Anaplastic lymphoma kinase (ALK) tyrosine kinase inhibitors (TKIs) have shown promising clinical activity in the treatment of non-small-cell lung cancer (NSCLC) that harbors ALK rearrangement. The next-generation ALK-TKI, alectinib, has been reported to have potent efficacy in ALK-positive NSCLC patients including on mutations that confer resistance to crizotinib, which was the first ALK-TKI approved for ALK-positive NSCLC. The efficacy and safety of ALK-TKIs, including crizotinib and alectinib, as the first-line treatment in critically ill patients is unclear. We report one ALK-positive NSCLC patient with poor performance status (PS) and disseminated intravascular coagulation because of respiratory failure and multiple metastases, and experienced the rapid and dramatic response to alectinib without adverse events that can lead to discontinuation and dose reduction of the drug.
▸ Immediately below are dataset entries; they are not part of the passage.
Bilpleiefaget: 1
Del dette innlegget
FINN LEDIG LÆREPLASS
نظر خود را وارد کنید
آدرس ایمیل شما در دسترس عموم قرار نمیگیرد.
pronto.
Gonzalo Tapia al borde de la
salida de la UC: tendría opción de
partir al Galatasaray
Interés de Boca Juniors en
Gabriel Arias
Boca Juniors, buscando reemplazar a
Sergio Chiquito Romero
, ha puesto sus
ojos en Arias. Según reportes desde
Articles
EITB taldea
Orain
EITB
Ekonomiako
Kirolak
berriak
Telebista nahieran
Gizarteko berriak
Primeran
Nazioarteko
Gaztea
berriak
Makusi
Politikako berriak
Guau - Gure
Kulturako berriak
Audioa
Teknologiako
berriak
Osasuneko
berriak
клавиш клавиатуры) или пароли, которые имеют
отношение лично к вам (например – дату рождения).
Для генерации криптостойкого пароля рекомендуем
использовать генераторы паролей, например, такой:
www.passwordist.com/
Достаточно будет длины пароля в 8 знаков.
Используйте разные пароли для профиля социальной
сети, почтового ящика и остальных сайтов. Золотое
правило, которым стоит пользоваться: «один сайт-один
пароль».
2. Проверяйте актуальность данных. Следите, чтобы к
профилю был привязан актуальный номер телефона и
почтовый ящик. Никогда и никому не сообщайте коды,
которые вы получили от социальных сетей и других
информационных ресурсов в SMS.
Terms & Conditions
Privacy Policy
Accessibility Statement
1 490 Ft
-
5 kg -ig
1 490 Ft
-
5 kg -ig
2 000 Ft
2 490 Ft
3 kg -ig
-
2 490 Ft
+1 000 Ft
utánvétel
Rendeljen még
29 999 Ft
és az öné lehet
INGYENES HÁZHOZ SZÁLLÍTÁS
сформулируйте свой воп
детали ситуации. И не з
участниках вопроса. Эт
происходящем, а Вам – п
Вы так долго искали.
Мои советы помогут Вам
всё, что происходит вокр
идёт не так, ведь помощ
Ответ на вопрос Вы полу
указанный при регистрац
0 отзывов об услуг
After a couple of months of treatment with alectinib, radiological review indicated a complete response. The present case is the first reported case of rapid and marked response to alectinib in ALK-positive NSCLC patients who had poor PS and severe organ dysfunction, such as disseminated intravascular coagulation. Further investigation of the safety and efficacy of ALK-TKI for ALK-positive NSCLC patients who are critically ill is warranted.